Directions:
Below are records; how many of their lines hold the string "ekor"? Reply with nothing but the number.

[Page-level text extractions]
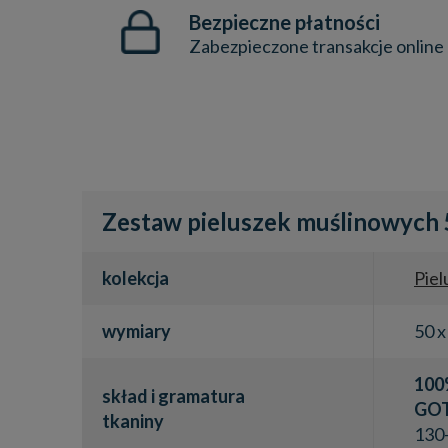
Bezpieczne płatności
Zabezpieczone transakcje online
Zestaw pieluszek muślinowych 5
kolekcja
Piel
wymiary
50 x
100
skład i gramatura
GO
tkaniny
130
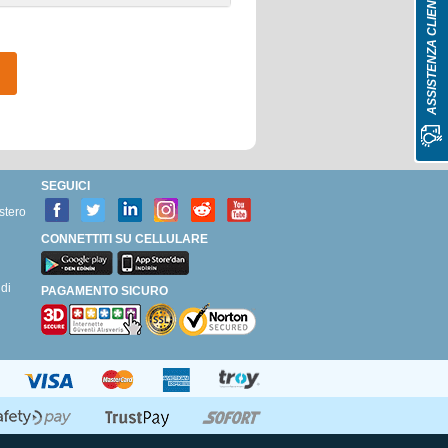
ASSISTENZA CLIENTI
SEGUICI
stero
CONNETTITI SU CELLULARE
di
PAGAMENTO SICURO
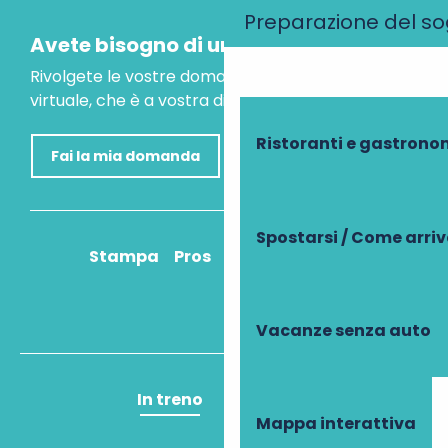
Preparazione del s
Avete bisogno di un consiglio?
Rivolgete le vostre domande al nostro assistente
virtuale, che è a vostra disposizione per aiutarvi.
Ristoranti e gastrono
Fai la mia domanda
Spostarsi / Come arri
Stampa
Pros
Come ci arrivo?
Vacanze senza auto
In treno
In aereo
Mappa interattiva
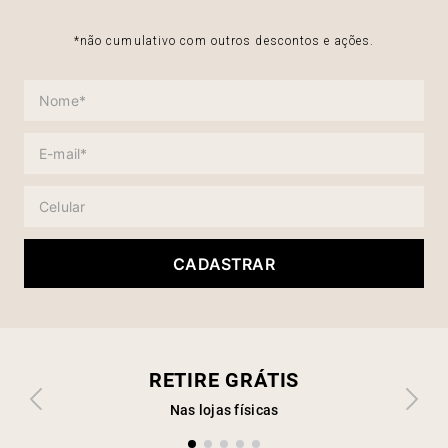
*não cumulativo com outros descontos e ações.
CADASTRAR
RETIRE GRÁTIS
Nas lojas físicas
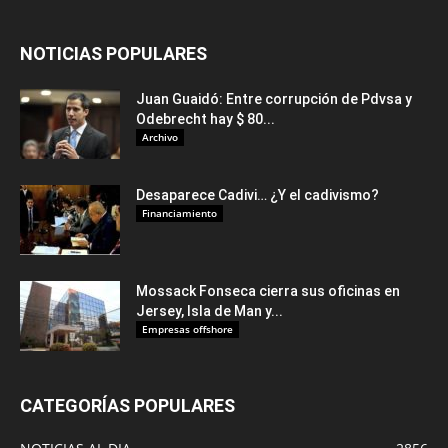
NOTICIAS POPULARES
Juan Guaidó: Entre corrupción de Pdvsa y
Odebrecht hay $ 80...
Archivo
Desaparece Cadivi… ¿Y el cadivismo?
Financiamiento
Mossack Fonseca cierra sus oficinas en
Jersey, Isla de Man y...
Empresas offshore
CATEGORÍAS POPULARES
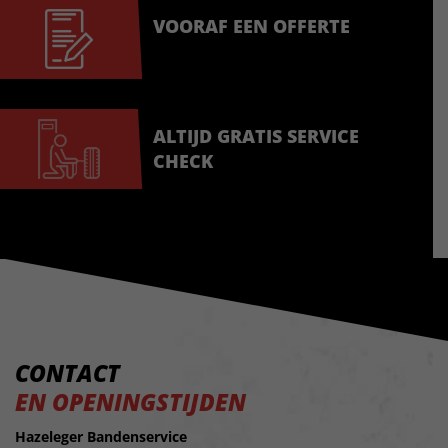
VOORAF EEN OFFERTE
ALTIJD GRATIS SERVICE
CHECK
CONTACT
EN OPENINGSTIJDEN
Hazeleger Bandenservice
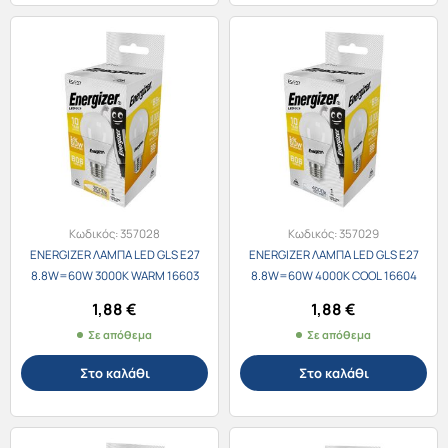
Κωδικός:
357028
Κωδικός:
357029
ENERGIZER ΛΑΜΠΑ LED GLS E27
ENERGIZER ΛΑΜΠΑ LED GLS E27
8.8W=60W 3000K WARM 16603
8.8W=60W 4000K COOL 16604
1,88
€
1,88
€
Σε απόθεμα
Σε απόθεμα
Στο καλάθι
Στο καλάθι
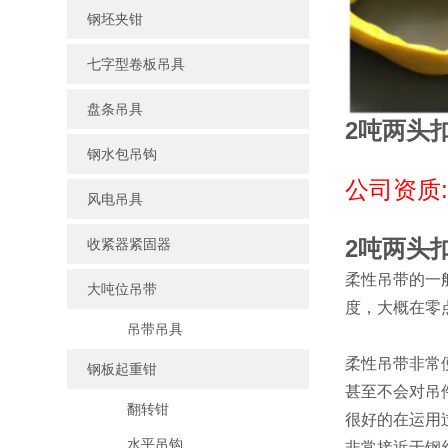
钢坯夹钳
七字型卷板吊具
盘条吊具
2吨两头
钢水包吊钩
公司资质
风电吊具
2吨两头
收紧器紧固器
柔性吊带的一
大吨位吊带
度，大概在零
吊带吊具
柔性吊带非常
钢板起重钳
甚至不会对吊
翻转钳
很好的在运用
水平吊钩
非常接近于钢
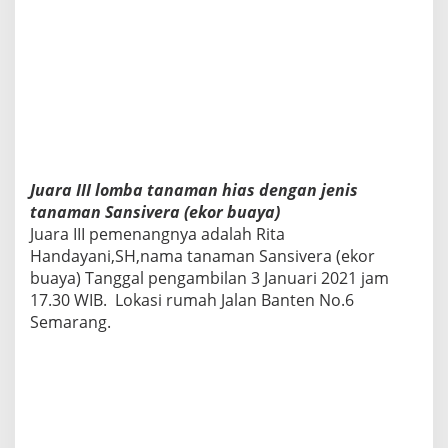
Juara III lomba tanaman hias dengan jenis
tanaman Sansivera (ekor buaya)
Juara III pemenangnya adalah Rita
Handayani,SH,nama tanaman Sansivera (ekor
buaya) Tanggal pengambilan 3 Januari 2021 jam
17.30 WIB. Lokasi rumah Jalan Banten No.6
Semarang.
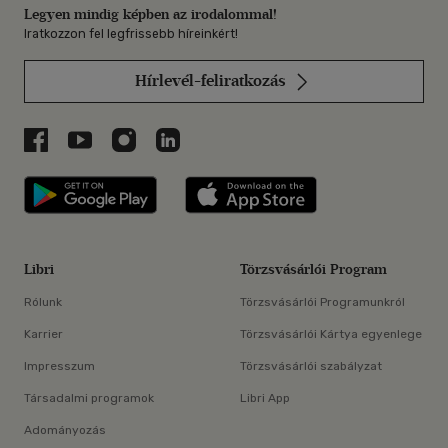
Legyen mindig képben az irodalommal!
Iratkozzon fel legfrissebb híreinkért!
Hírlevél-feliratkozás
Libri a Facebookon
Libri a Youtube-on
Libri az Instagramon
Libri a LinkedInen
Libri applikáció Szerezd meg: Google P
Libri applikáció 
Libri
Törzsvásárlói Program
Rólunk
Törzsvásárlói Programunkról
Karrier
Törzsvásárlói Kártya egyenlege
Impresszum
Törzsvásárlói szabályzat
Társadalmi programok
Libri App
Adományozás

Answer section:
2